TASK GOAL
Write out each entry below exactly; the images do not belong in your copy.

§ §

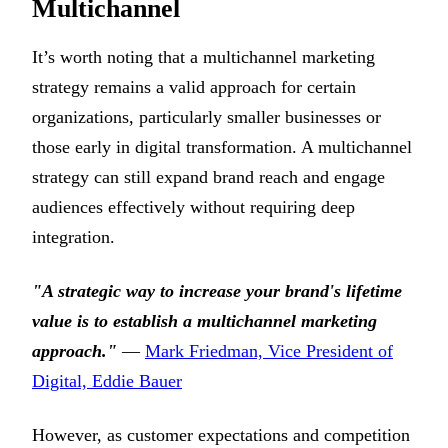
Multichannel
It’s worth noting that a multichannel marketing
strategy remains a valid approach for certain
organizations, particularly smaller businesses or
those early in digital transformation. A multichannel
strategy can still expand brand reach and engage
audiences effectively without requiring deep
integration.
"A strategic way to increase your brand's lifetime
value is to establish a multichannel marketing
approach."
—
Mark Friedman, Vice President of
Digital, Eddie Bauer
However, as customer expectations and competition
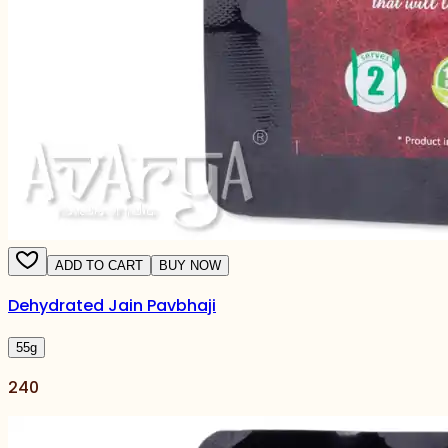
ADD TO CART
BUY NOW
Dehydrated Jain Pavbhaji
55
g
240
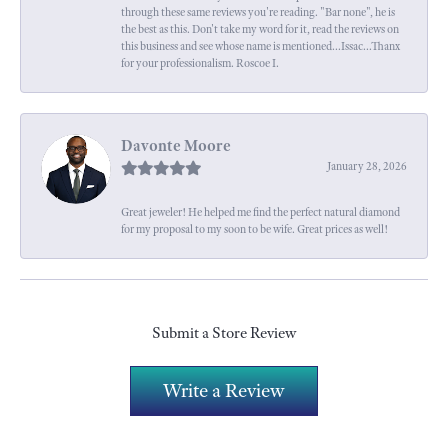
through these same reviews you're reading. "Bar none", he is
the best as this. Don't take my word for it, read the reviews on
this business and see whose name is mentioned...Issac...Thanx
for your professionalism. Roscoe I.
Davonte Moore
January 28, 2026
Great jeweler! He helped me find the perfect natural diamond
for my proposal to my soon to be wife. Great prices as well!
Submit a Store Review
Write a Review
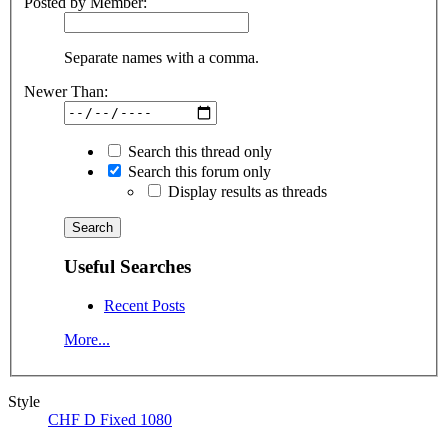
Posted by Member:
Separate names with a comma.
Newer Than:
Search this thread only
Search this forum only
Display results as threads
Useful Searches
Recent Posts
More...
Style
CHF D Fixed 1080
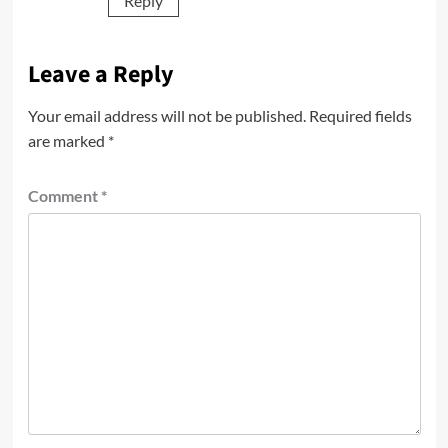
Reply
Leave a Reply
Your email address will not be published.
Required fields
are marked
*
Comment
*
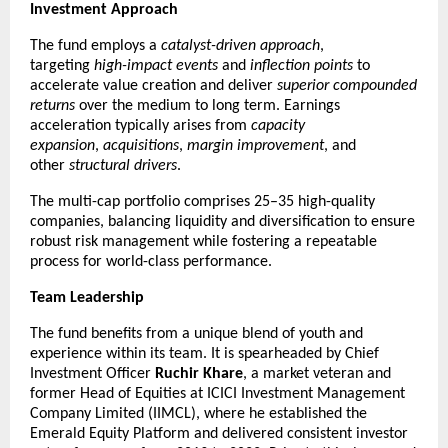
Investment Approach
The fund employs a 
catalyst-driven approach
, 
targeting 
high-impact events
 and 
inflection points
 to 
accelerate value creation and deliver 
superior compounded 
returns
 over the medium to long term. Earnings 
acceleration typically arises from 
capacity 
expansion
, 
acquisitions
, 
margin improvement
, and 
other 
structural drivers
.
The multi-cap portfolio comprises 25–35 high-quality 
companies, balancing liquidity and diversification to ensure 
robust risk management while fostering a repeatable 
process for world-class performance.
Team Leadership
The fund benefits from a unique blend of youth and 
experience within its team. It is spearheaded by Chief 
Investment Officer 
Ruchir Khare
, a market veteran and 
former Head of Equities at ICICI Investment Management 
Company Limited (IIMCL), where he established the 
Emerald Equity Platform and delivered consistent investor 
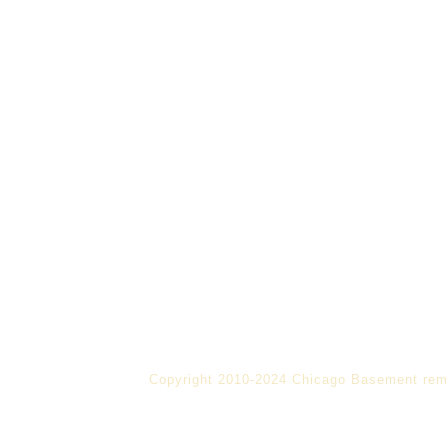
Copyright 2010-2024 Chicago Basement rem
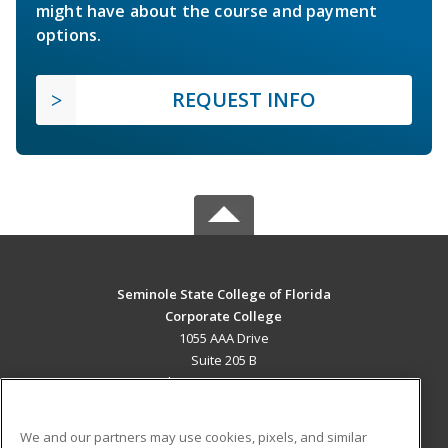
might have about the course and payment
options.
REQUEST INFO
Seminole State College of Florida
Corporate College
1055 AAA Drive
Suite 205 B
Lake Mary, FL 32746 US
MAIN CONTENT
We and our partners may use cookies, pixels, and similar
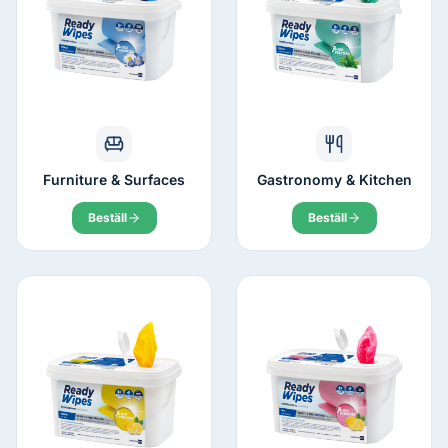
Furniture & Surfaces
Gastronomy & Kitchen
Beställ
Beställ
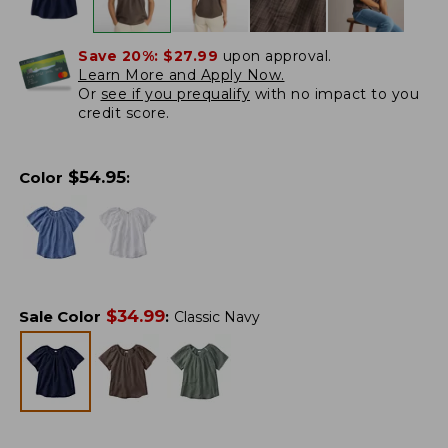
Save 20%:
$27.99
upon approval.
Learn More and Apply Now.
Or
see if you prequalify
with no impact to you
credit score.
$
54.95
Color
:
$
34.99
Sale Color
:
Classic Navy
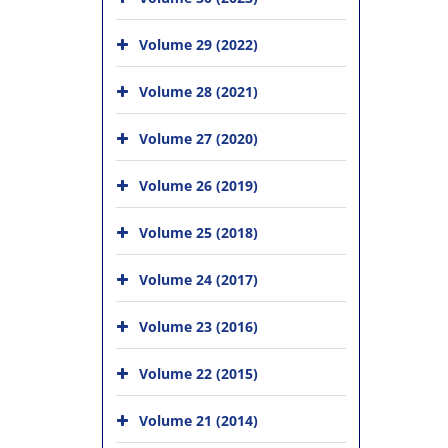
Volume 29 (2022)
Volume 28 (2021)
Volume 27 (2020)
Volume 26 (2019)
Volume 25 (2018)
Volume 24 (2017)
Volume 23 (2016)
Volume 22 (2015)
Volume 21 (2014)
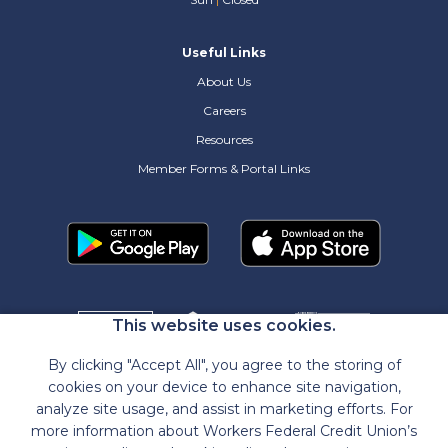
Useful Links
About Us
Careers
Resources
Member Forms & Portal Links
This website uses cookies.
By clicking "Accept All", you agree to the storing of
cookies on your device to enhance site navigation,
analyze site usage, and assist in marketing efforts. For
more information about Workers Federal Credit Union’s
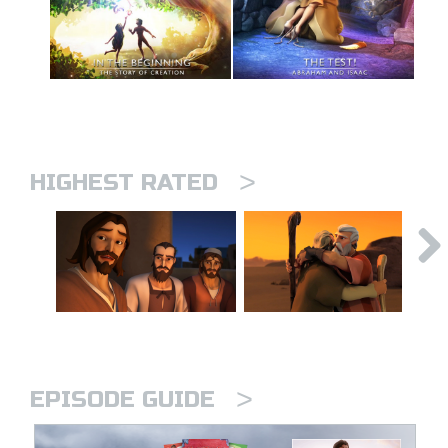
>
HIGHEST RATED
>
EPISODE GUIDE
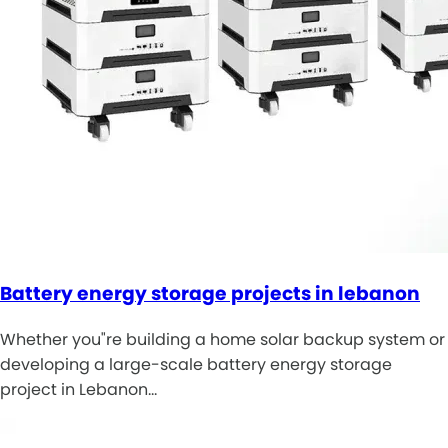
Battery energy storage projects in lebanon
Whether you"re building a home solar backup system or
developing a large-scale battery energy storage
project in Lebanon…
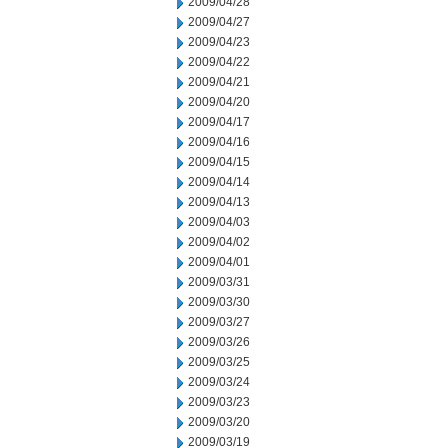
2009/04/28
2009/04/27
2009/04/23
2009/04/22
2009/04/21
2009/04/20
2009/04/17
2009/04/16
2009/04/15
2009/04/14
2009/04/13
2009/04/03
2009/04/02
2009/04/01
2009/03/31
2009/03/30
2009/03/27
2009/03/26
2009/03/25
2009/03/24
2009/03/23
2009/03/20
2009/03/19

§ §

SOLUTION
Multichannel
It’s worth noting that a multichannel marketing
strategy remains a valid approach for certain
organizations, particularly smaller businesses or
those early in digital transformation. A multichannel
strategy can still expand brand reach and engage
audiences effectively without requiring deep
integration.
"A strategic way to increase your brand's lifetime
value is to establish a multichannel marketing
approach."
—
Mark Friedman, Vice President of
Digital, Eddie Bauer
However, as customer expectations and competition
ADD TO CART
BUY NOW
Dehydrated Jain Pavbhaji
55
g
240
through these same reviews you're reading. "Bar none", he is
the best as this. Don't take my word for it, read the reviews on
this business and see whose name is mentioned...Issac...Thanx
for your professionalism. Roscoe I.
Davonte Moore
January 28, 2026
Great jeweler! He helped me find the perfect natural diamond
for my proposal to my soon to be wife. Great prices as well!
Submit a Store Review
Write a Review
Posted by Member:
Separate names with a comma.
Newer Than:
Search this thread only
Search this forum only
Display results as threads
Useful Searches
Recent Posts
More...
Style
CHF D Fixed 1080
Reply
Leave a Reply
Your email address will not be published.
Required fields
are marked
*
Comment
*
Investment Approach
The fund employs a 
catalyst-driven approach
, 
targeting 
high-impact events
 and 
inflection points
 to 
accelerate value creation and deliver 
superior compounded 
returns
 over the medium to long term. Earnings 
acceleration typically arises from 
capacity 
expansion
, 
acquisitions
, 
margin improvement
, and 
other 
structural drivers
.
The multi-cap portfolio comprises 25–35 high-quality 
companies, balancing liquidity and diversification to ensure 
robust risk management while fostering a repeatable 
process for world-class performance.
Team Leadership
The fund benefits from a unique blend of youth and 
experience within its team. It is spearheaded by Chief 
Investment Officer 
Ruchir Khare
, a market veteran and 
former Head of Equities at ICICI Investment Management 
Company Limited (IIMCL), where he established the 
Emerald Equity Platform and delivered consistent investor 
Copyright 2010-2024 Chicago Basement rem
might have about the course and payment
options.
REQUEST INFO
Seminole State College of Florida
Corporate College
1055 AAA Drive
Suite 205 B
Lake Mary, FL 32746 US
MAIN CONTENT
We and our partners may use cookies, pixels, and similar
Furniture & Surfaces
Gastronomy & Kitchen
Beställ
Beställ
Save 20%:
$27.99
upon approval.
Learn More and Apply Now.
Or
see if you prequalify
with no impact to you
credit score.
$
54.95
Color
:
$
34.99
Sale Color
:
Classic Navy
Volume 29 (2022)
Volume 28 (2021)
Volume 27 (2020)
Volume 26 (2019)
Volume 25 (2018)
Volume 24 (2017)
Volume 23 (2016)
Volume 22 (2015)
Volume 21 (2014)
Useful Links
About Us
Careers
Resources
Member Forms & Portal Links
This website uses cookies.
By clicking "Accept All", you agree to the storing of
cookies on your device to enhance site navigation,
analyze site usage, and assist in marketing efforts. For
more information about Workers Federal Credit Union’s
>
HIGHEST RATED
>
EPISODE GUIDE
Battery energy storage projects in lebanon
Whether you"re building a home solar backup system or
developing a large-scale battery energy storage
project in Lebanon…
2009/04/28
2009/04/27
2009/04/23
2009/04/22
2009/04/21
2009/04/20
2009/04/17
2009/04/16
2009/04/15
2009/04/14
2009/04/13
2009/04/03
2009/04/02
2009/04/01
2009/03/31
2009/03/30
2009/03/27
2009/03/26
2009/03/25
2009/03/24
2009/03/23
2009/03/20
2009/03/19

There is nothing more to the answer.